My head quite possibly could explode (in a Muppet-esque fashion, of course) and I’ve become an absolute a**hole. True story.
Talking with my mother last night, she helped me to realize something. See, I’m pretty dumb when it comes to diagnosing discomfort in my life. Well, not so much diagnosing, but just noticing that it’s there. It’s like running and running and running and realizing that something’s not right but not paying attention. Eventually you look down only to realize that one of your feet is gone. Kinda like that.
So with the prodding of my mother, I realized that I’m 4 for 5 in the top things in life that can stress you the hell out. Sweet. I always was an over-achiever.
Death of a relative, getting married, job change and moving. While the job thing isn’t a definite, it’s distinct possibility. Come May(ish), the Roomate has to move out, setting our common-law marriage in peril, and no longer earning us the title of “heterosexual life partners.” Being so, I have to figure out whether I’m moving to Louisville, and if so, where the holy heck I’m going to find a job peddling my half-assed web abilities.

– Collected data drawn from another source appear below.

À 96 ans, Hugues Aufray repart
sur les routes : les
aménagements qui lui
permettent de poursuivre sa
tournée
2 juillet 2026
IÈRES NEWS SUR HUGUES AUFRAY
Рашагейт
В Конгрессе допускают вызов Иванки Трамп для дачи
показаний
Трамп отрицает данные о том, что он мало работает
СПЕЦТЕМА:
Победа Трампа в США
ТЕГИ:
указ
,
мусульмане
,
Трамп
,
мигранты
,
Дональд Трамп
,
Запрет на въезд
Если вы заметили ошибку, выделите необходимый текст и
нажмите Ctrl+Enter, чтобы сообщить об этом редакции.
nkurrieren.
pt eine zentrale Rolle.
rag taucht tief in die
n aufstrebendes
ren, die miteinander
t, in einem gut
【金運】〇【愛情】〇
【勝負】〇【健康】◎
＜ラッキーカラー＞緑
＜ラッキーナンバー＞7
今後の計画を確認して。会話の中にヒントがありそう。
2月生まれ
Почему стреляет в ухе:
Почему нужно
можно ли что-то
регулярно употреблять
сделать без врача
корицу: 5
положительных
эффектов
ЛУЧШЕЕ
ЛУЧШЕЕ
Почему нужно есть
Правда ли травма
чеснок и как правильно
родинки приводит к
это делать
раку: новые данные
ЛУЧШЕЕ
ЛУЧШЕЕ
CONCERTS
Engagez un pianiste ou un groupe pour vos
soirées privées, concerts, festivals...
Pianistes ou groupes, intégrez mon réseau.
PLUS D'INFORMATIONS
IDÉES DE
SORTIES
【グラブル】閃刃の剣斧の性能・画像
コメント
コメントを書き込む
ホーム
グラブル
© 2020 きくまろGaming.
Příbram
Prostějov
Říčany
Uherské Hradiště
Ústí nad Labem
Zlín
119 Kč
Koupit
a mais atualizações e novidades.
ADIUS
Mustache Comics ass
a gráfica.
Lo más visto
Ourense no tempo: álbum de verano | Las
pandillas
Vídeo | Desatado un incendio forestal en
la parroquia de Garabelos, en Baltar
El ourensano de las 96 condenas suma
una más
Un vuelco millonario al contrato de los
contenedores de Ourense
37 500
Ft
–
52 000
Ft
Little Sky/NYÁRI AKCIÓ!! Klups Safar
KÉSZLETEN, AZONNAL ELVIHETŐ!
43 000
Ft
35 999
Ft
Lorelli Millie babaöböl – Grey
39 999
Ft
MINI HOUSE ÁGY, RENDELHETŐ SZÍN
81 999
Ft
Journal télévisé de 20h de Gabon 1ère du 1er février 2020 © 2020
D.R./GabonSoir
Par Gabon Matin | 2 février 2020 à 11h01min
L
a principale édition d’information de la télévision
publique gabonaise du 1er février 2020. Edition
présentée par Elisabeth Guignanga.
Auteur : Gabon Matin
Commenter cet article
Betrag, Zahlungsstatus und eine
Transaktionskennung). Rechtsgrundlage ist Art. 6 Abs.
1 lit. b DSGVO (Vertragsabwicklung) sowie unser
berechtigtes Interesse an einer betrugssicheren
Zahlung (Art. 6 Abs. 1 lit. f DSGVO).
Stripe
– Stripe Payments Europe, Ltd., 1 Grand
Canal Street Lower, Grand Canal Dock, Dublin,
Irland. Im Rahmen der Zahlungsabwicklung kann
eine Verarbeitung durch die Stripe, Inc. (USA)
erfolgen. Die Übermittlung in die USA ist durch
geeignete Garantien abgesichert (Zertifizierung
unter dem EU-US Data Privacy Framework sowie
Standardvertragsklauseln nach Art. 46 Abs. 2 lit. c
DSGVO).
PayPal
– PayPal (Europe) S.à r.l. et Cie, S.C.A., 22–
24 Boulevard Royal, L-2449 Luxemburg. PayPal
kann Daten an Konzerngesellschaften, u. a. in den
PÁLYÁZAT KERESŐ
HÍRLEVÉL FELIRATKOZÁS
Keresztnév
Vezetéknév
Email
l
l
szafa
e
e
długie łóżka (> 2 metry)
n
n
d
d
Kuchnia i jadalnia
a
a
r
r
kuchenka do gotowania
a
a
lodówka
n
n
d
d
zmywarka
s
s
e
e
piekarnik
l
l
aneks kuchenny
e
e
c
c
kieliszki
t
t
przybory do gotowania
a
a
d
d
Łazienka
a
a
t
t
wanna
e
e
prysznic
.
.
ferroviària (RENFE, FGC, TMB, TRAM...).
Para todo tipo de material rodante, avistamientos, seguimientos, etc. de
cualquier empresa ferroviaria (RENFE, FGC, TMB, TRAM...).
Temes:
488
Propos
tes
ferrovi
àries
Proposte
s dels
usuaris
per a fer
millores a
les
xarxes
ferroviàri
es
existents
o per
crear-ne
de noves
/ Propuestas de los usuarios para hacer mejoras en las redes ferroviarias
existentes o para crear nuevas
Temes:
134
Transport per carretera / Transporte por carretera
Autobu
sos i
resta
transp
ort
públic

While the death of my grandmother is not like losing a parent or sibling, nonetheless it weighs on me daily, adding weight to what apparently has been on my shoulders.
And then there’s the wedding preparations. I take back that I wanted to design that invitation system. You can pick the colors, flowers, table decorations, favors, bridesmaids dresses. Hell, take the music list too. I take back the notion that I care about anything, offering more than 50% input on all aspects of the activities. I request that things go back to where they stereotypically should be: this is the bride’s day, so the bride can plan the whole freaking thing. I just show up on time and say yes. No?
Oh, and I’m taking on three freelance projects to make some money to pay for the honeymoon and some couches.
So because of said factors, how does Brian cope with all this stress? I’m a royal ass at work. I’ve become exactly what I hate: irrational, trigger-happy, dramatic and whiney. I explode at every email asking me to do just one. more. thing. I am disgruntled and cynical. I’m impatient and aggressive. I’m sure all those in my office have had more than enough of my antics. And believe you me, no one is more tired of this craptacular attitude than myself.
So starting today, no more Mr. Bitchy. No more “OMG can you believe this assinine request I just got!?!?” No more whining about life or wishing that things would just resolve themselves without my intervention. At some point, you have to just pick up a shovel and start moving the mountain out of the way. I can’t just sit at the base of mountain and pout.